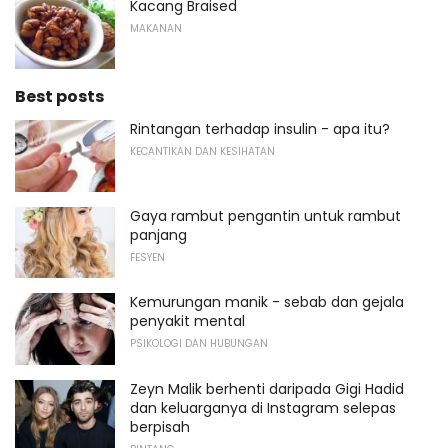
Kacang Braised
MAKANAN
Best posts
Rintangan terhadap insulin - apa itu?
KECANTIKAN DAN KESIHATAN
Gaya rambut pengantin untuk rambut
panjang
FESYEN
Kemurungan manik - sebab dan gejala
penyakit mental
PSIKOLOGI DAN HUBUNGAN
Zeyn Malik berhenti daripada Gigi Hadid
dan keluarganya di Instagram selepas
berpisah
==
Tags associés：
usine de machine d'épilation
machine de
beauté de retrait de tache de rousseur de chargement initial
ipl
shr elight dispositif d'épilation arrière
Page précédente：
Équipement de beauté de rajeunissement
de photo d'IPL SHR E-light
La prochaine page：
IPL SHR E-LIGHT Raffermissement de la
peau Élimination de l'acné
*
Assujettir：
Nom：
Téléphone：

_Task to complete:_ Scan the lines above for the word "beauté". Return each one that has it.

_Output for this task:_
beauté de retrait de tache de rousseur de chargement initial
Équipement de beauté de rajeunissement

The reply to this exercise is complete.